ASSIGNMENT: Only the lines from the line containing "Find right kidney" to the end of the material belong in the copy; set them down exactly, without pictures.

MATERIAL SUPPLIED:

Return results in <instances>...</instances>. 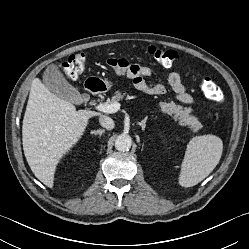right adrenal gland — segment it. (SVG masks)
I'll use <instances>...</instances> for the list:
<instances>
[{
    "label": "right adrenal gland",
    "mask_w": 249,
    "mask_h": 249,
    "mask_svg": "<svg viewBox=\"0 0 249 249\" xmlns=\"http://www.w3.org/2000/svg\"><path fill=\"white\" fill-rule=\"evenodd\" d=\"M105 132V130L99 129L97 131H92L91 134H95V135H99V137H101V135Z\"/></svg>",
    "instance_id": "1"
}]
</instances>
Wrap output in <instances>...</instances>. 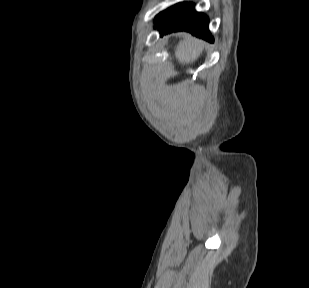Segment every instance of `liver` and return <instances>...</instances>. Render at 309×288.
I'll use <instances>...</instances> for the list:
<instances>
[{
    "mask_svg": "<svg viewBox=\"0 0 309 288\" xmlns=\"http://www.w3.org/2000/svg\"><path fill=\"white\" fill-rule=\"evenodd\" d=\"M204 49V42L196 39L190 35L185 37L183 41H180L177 46L175 55L178 62L182 65L195 62L198 57L202 54ZM159 102L162 106L168 105L169 99L160 95Z\"/></svg>",
    "mask_w": 309,
    "mask_h": 288,
    "instance_id": "liver-1",
    "label": "liver"
}]
</instances>
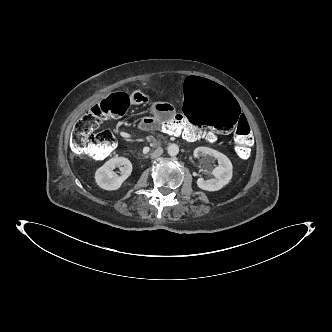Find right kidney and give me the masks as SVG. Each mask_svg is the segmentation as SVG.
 Masks as SVG:
<instances>
[{
	"instance_id": "ca27d5eb",
	"label": "right kidney",
	"mask_w": 332,
	"mask_h": 332,
	"mask_svg": "<svg viewBox=\"0 0 332 332\" xmlns=\"http://www.w3.org/2000/svg\"><path fill=\"white\" fill-rule=\"evenodd\" d=\"M118 167L121 171L120 176L113 170ZM132 163L125 157H115L109 159L95 172L97 185L108 191L118 190L122 183L131 175Z\"/></svg>"
}]
</instances>
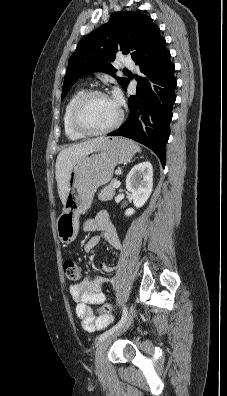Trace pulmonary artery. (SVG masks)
I'll list each match as a JSON object with an SVG mask.
<instances>
[{
  "label": "pulmonary artery",
  "mask_w": 227,
  "mask_h": 396,
  "mask_svg": "<svg viewBox=\"0 0 227 396\" xmlns=\"http://www.w3.org/2000/svg\"><path fill=\"white\" fill-rule=\"evenodd\" d=\"M123 65L126 66V67H130V68H134L135 67L134 61L132 59H130V58H125L123 60Z\"/></svg>",
  "instance_id": "obj_1"
}]
</instances>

RESULT:
Find right kidney and give me the masks as SVG. Each mask_svg is the segmentation as SVG.
 Masks as SVG:
<instances>
[{
	"instance_id": "ca27d5eb",
	"label": "right kidney",
	"mask_w": 332,
	"mask_h": 332,
	"mask_svg": "<svg viewBox=\"0 0 332 332\" xmlns=\"http://www.w3.org/2000/svg\"><path fill=\"white\" fill-rule=\"evenodd\" d=\"M118 167L121 171L120 176L113 170ZM132 163L125 157H115L109 159L95 172L97 185L108 191L118 190L122 183L131 175Z\"/></svg>"
}]
</instances>
Trace pulmonary artery. (SVG masks)
I'll list each match as a JSON object with an SVG mask.
<instances>
[{
  "label": "pulmonary artery",
  "mask_w": 227,
  "mask_h": 396,
  "mask_svg": "<svg viewBox=\"0 0 227 396\" xmlns=\"http://www.w3.org/2000/svg\"><path fill=\"white\" fill-rule=\"evenodd\" d=\"M123 65L126 66V67H130V68H134L135 67L134 61L132 59H130V58H125L123 60Z\"/></svg>",
  "instance_id": "obj_1"
}]
</instances>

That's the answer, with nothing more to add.